• **Page-level text extractions**
*** Begin section ***

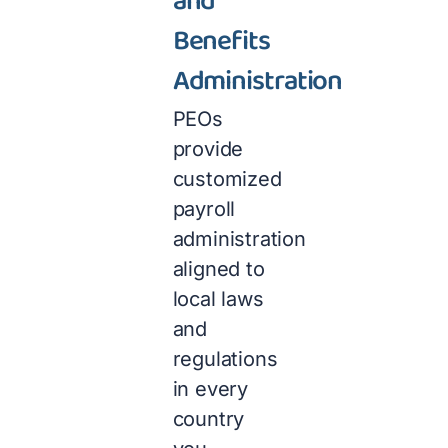
and
Benefits
Administration
PEOs
provide
customized
payroll
administration
aligned to
local laws
and
regulations
in every
country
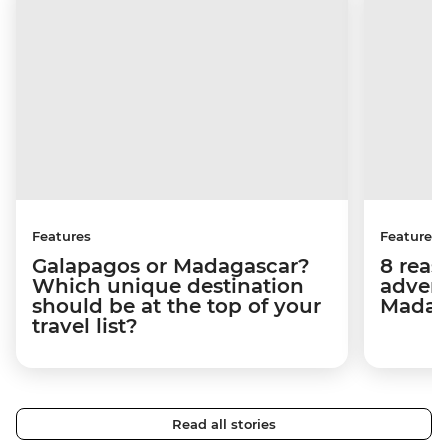
Features
Features
Galapagos or Madagascar?
8 reas
Which unique destination
advent
should be at the top of your
Madag
travel list?
Read all stories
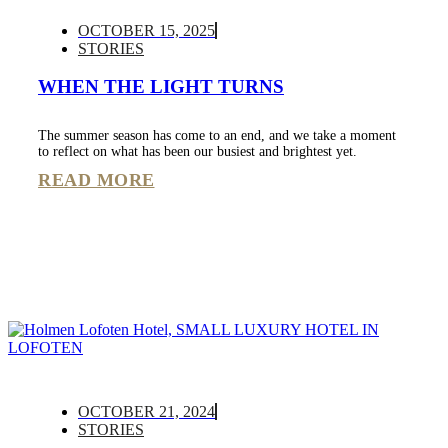
OCTOBER 15, 2025
STORIES
WHEN THE LIGHT TURNS
The summer season has come to an end, and we take a moment
to reflect on what has been our busiest and brightest yet.
READ MORE
OCTOBER 21, 2024
STORIES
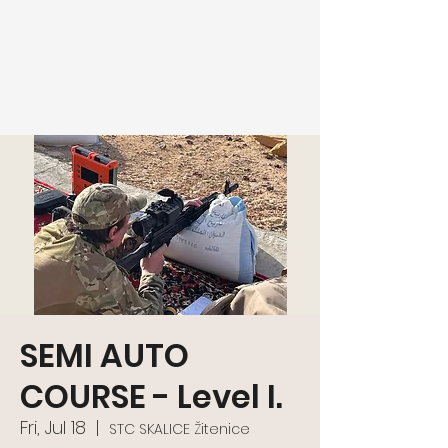
SEMI AUTO
COURSE - Level I.
Fri, Jul 18
  |  
STC SKALICE Žitenice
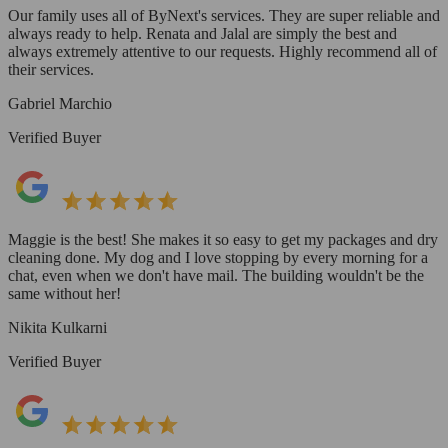
Our family uses all of ByNext's services. They are super reliable and
always ready to help. Renata and Jalal are simply the best and
always extremely attentive to our requests. Highly recommend all of
their services.
Gabriel Marchio
Verified Buyer
Maggie is the best! She makes it so easy to get my packages and dry
cleaning done. My dog and I love stopping by every morning for a
chat, even when we don't have mail. The building wouldn't be the
same without her!
Nikita Kulkarni
Verified Buyer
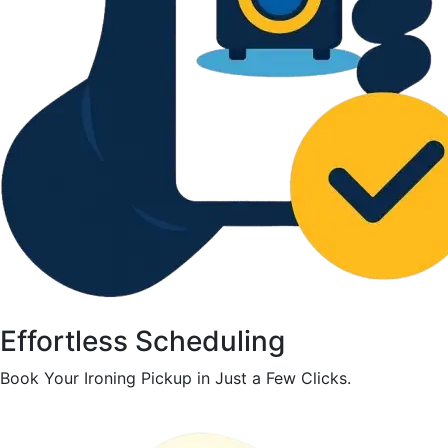
Effortless Scheduling
Book Your Ironing Pickup in Just a Few Clicks.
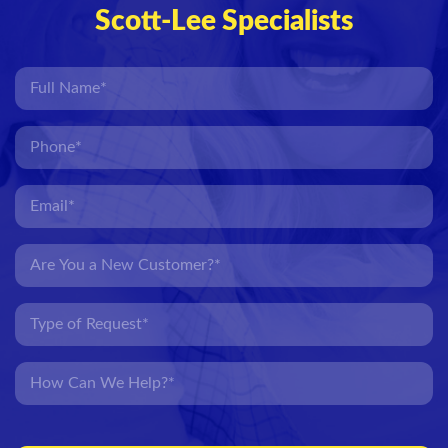
Scott-Lee Specialists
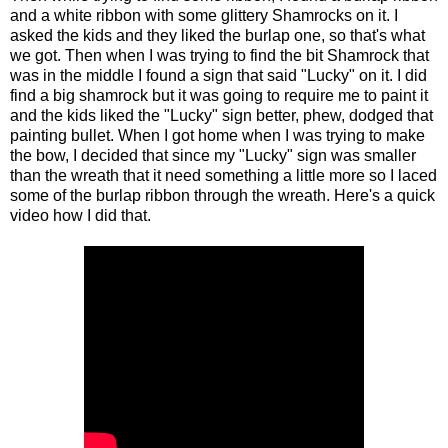
and a white ribbon with some glittery Shamrocks on it. I
asked the kids and they liked the burlap one, so that's what
we got. Then when I was trying to find the bit Shamrock that
was in the middle I found a sign that said "Lucky" on it. I did
find a big shamrock but it was going to require me to paint it
and the kids liked the "Lucky" sign better, phew, dodged that
painting bullet. When I got home when I was trying to make
the bow, I decided that since my "Lucky" sign was smaller
than the wreath that it need something a little more so I laced
some of the burlap ribbon through the wreath. Here's a quick
video how I did that.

*** End section ***

• **WORK TO COMPLETE**
Transcribe exactly the lines above, beginning at the one with "Maggie is the" and going up to and including the one with "Scott-Lee Specialists". Pictures do not belong in the copy.

• **RESULT OF THIS EXERCISE**
Maggie is the best! She makes it so easy to get my packages and dry
cleaning done. My dog and I love stopping by every morning for a
chat, even when we don't have mail. The building wouldn't be the
same without her!
Nikita Kulkarni
Verified Buyer
Effortless Scheduling
Book Your Ironing Pickup in Just a Few Clicks.
Scott-Lee Specialists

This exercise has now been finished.